## Your objective
What you return should match every entry, character for character.

(Document understanding data)
== Segment start ==
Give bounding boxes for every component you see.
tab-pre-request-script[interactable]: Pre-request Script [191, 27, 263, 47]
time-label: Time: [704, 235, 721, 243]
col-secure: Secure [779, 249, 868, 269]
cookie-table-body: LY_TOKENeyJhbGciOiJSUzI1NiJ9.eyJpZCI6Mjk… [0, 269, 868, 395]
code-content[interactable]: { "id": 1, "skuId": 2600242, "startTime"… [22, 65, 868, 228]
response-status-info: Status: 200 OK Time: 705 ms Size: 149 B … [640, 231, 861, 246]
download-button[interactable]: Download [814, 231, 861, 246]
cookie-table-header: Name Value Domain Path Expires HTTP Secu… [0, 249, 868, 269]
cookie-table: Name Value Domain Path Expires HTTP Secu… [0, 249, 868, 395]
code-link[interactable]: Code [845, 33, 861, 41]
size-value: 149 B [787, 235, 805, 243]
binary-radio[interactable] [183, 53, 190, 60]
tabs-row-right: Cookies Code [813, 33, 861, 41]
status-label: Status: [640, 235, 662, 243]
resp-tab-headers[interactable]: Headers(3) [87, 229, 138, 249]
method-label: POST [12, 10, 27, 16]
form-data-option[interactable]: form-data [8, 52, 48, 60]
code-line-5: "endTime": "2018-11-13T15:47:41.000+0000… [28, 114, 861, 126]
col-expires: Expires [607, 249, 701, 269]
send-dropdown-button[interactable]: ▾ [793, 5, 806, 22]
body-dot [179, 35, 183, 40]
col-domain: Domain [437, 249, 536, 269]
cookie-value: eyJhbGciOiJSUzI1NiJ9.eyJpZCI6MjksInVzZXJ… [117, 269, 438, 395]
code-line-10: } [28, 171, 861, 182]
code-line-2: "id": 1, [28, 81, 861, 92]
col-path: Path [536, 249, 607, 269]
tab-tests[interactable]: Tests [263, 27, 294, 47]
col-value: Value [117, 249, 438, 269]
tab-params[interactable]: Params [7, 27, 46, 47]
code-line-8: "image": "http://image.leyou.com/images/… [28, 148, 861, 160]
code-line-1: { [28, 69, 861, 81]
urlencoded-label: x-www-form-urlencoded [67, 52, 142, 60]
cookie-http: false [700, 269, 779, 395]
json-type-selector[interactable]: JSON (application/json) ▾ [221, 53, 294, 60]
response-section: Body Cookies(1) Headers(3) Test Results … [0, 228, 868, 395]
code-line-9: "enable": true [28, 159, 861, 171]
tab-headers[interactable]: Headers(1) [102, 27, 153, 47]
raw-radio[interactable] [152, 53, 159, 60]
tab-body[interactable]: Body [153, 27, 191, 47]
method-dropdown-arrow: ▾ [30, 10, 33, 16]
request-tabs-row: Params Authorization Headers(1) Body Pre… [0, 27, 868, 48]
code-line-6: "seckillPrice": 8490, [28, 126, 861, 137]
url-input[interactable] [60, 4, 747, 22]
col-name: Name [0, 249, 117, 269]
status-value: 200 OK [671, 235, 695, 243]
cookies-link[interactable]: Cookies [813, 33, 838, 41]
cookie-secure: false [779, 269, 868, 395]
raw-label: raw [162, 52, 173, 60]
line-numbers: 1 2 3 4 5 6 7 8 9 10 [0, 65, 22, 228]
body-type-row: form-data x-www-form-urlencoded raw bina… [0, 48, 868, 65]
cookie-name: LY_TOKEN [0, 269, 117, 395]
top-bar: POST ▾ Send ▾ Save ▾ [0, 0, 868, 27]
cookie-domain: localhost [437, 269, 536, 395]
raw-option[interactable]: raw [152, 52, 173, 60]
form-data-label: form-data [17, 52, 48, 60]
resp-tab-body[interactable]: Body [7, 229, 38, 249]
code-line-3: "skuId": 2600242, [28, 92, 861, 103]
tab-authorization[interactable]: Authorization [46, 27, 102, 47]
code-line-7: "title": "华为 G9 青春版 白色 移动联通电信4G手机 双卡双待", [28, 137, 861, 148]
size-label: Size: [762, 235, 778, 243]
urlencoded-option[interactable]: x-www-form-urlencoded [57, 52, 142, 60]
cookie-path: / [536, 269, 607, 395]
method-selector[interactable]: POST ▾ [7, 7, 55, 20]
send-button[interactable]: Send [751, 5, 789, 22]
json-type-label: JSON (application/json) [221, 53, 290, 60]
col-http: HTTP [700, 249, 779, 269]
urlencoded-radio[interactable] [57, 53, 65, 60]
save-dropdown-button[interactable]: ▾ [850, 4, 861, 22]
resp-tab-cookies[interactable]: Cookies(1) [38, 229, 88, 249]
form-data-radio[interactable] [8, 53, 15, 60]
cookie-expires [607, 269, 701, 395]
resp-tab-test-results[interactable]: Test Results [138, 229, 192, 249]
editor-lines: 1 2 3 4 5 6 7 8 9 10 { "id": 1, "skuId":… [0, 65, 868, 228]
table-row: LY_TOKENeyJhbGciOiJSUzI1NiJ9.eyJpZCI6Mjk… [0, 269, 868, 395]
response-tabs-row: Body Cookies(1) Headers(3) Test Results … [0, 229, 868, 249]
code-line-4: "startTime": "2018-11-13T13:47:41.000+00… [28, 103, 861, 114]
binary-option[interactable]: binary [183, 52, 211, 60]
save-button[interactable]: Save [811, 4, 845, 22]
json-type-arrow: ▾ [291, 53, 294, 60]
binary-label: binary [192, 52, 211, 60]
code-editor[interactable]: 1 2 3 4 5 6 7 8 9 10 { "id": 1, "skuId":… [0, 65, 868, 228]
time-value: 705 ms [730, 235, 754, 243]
== Segment end ==
## Result of this exercise
Give bounding boxes for every component you see.
tab-pre-request-script[interactable]: Pre-request Script [191, 27, 263, 47]
time-label: Time: [704, 235, 721, 243]
col-secure: Secure [779, 249, 868, 269]
cookie-table-body: LY_TOKENeyJhbGciOiJSUzI1NiJ9.eyJpZCI6Mjk… [0, 269, 868, 395]
code-content[interactable]: { "id": 1, "skuId": 2600242, "startTime"… [22, 65, 868, 228]
response-status-info: Status: 200 OK Time: 705 ms Size: 149 B … [640, 231, 861, 246]
download-button[interactable]: Download [814, 231, 861, 246]
cookie-table-header: Name Value Domain Path Expires HTTP Secu… [0, 249, 868, 269]
cookie-table: Name Value Domain Path Expires HTTP Secu… [0, 249, 868, 395]
code-link[interactable]: Code [845, 33, 861, 41]
size-value: 149 B [787, 235, 805, 243]
binary-radio[interactable] [183, 53, 190, 60]
tabs-row-right: Cookies Code [813, 33, 861, 41]
status-label: Status: [640, 235, 662, 243]
resp-tab-headers[interactable]: Headers(3) [87, 229, 138, 249]
method-label: POST [12, 10, 27, 16]
form-data-option[interactable]: form-data [8, 52, 48, 60]
code-line-5: "endTime": "2018-11-13T15:47:41.000+0000… [28, 114, 861, 126]
col-expires: Expires [607, 249, 701, 269]
send-dropdown-button[interactable]: ▾ [793, 5, 806, 22]
body-dot [179, 35, 183, 40]
col-domain: Domain [437, 249, 536, 269]
cookie-value: eyJhbGciOiJSUzI1NiJ9.eyJpZCI6MjksInVzZXJ… [117, 269, 438, 395]
code-line-10: } [28, 171, 861, 182]
code-line-2: "id": 1, [28, 81, 861, 92]
col-path: Path [536, 249, 607, 269]
tab-tests[interactable]: Tests [263, 27, 294, 47]
col-value: Value [117, 249, 438, 269]
tab-params[interactable]: Params [7, 27, 46, 47]
code-line-8: "image": "http://image.leyou.com/images/… [28, 148, 861, 160]
code-line-1: { [28, 69, 861, 81]
urlencoded-label: x-www-form-urlencoded [67, 52, 142, 60]
cookie-http: false [700, 269, 779, 395]
json-type-selector[interactable]: JSON (application/json) ▾ [221, 53, 294, 60]
response-section: Body Cookies(1) Headers(3) Test Results … [0, 228, 868, 395]
code-line-9: "enable": true [28, 159, 861, 171]
tab-headers[interactable]: Headers(1) [102, 27, 153, 47]
raw-radio[interactable] [152, 53, 159, 60]
tab-body[interactable]: Body [153, 27, 191, 47]
method-dropdown-arrow: ▾ [30, 10, 33, 16]
request-tabs-row: Params Authorization Headers(1) Body Pre… [0, 27, 868, 48]
code-line-6: "seckillPrice": 8490, [28, 126, 861, 137]
url-input[interactable] [60, 4, 747, 22]
col-name: Name [0, 249, 117, 269]
status-value: 200 OK [671, 235, 695, 243]
cookies-link[interactable]: Cookies [813, 33, 838, 41]
cookie-secure: false [779, 269, 868, 395]
raw-label: raw [162, 52, 173, 60]
line-numbers: 1 2 3 4 5 6 7 8 9 10 [0, 65, 22, 228]
body-type-row: form-data x-www-form-urlencoded raw bina… [0, 48, 868, 65]
cookie-name: LY_TOKEN [0, 269, 117, 395]
top-bar: POST ▾ Send ▾ Save ▾ [0, 0, 868, 27]
cookie-domain: localhost [437, 269, 536, 395]
raw-option[interactable]: raw [152, 52, 173, 60]
form-data-label: form-data [17, 52, 48, 60]
resp-tab-body[interactable]: Body [7, 229, 38, 249]
code-line-3: "skuId": 2600242, [28, 92, 861, 103]
tab-authorization[interactable]: Authorization [46, 27, 102, 47]
code-line-7: "title": "华为 G9 青春版 白色 移动联通电信4G手机 双卡双待", [28, 137, 861, 148]
size-label: Size: [762, 235, 778, 243]
urlencoded-option[interactable]: x-www-form-urlencoded [57, 52, 142, 60]
cookie-path: / [536, 269, 607, 395]
method-selector[interactable]: POST ▾ [7, 7, 55, 20]
send-button[interactable]: Send [751, 5, 789, 22]
json-type-label: JSON (application/json) [221, 53, 290, 60]
col-http: HTTP [700, 249, 779, 269]
urlencoded-radio[interactable] [57, 53, 65, 60]
save-dropdown-button[interactable]: ▾ [850, 4, 861, 22]
resp-tab-cookies[interactable]: Cookies(1) [38, 229, 88, 249]
form-data-radio[interactable] [8, 53, 15, 60]
cookie-expires [607, 269, 701, 395]
resp-tab-test-results[interactable]: Test Results [138, 229, 192, 249]
editor-lines: 1 2 3 4 5 6 7 8 9 10 { "id": 1, "skuId":… [0, 65, 868, 228]
table-row: LY_TOKENeyJhbGciOiJSUzI1NiJ9.eyJpZCI6Mjk… [0, 269, 868, 395]
response-tabs-row: Body Cookies(1) Headers(3) Test Results … [0, 229, 868, 249]
code-line-4: "startTime": "2018-11-13T13:47:41.000+00… [28, 103, 861, 114]
binary-option[interactable]: binary [183, 52, 211, 60]
save-button[interactable]: Save [811, 4, 845, 22]
json-type-arrow: ▾ [291, 53, 294, 60]
binary-label: binary [192, 52, 211, 60]
code-editor[interactable]: 1 2 3 4 5 6 7 8 9 10 { "id": 1, "skuId":… [0, 65, 868, 228]
time-value: 705 ms [730, 235, 754, 243]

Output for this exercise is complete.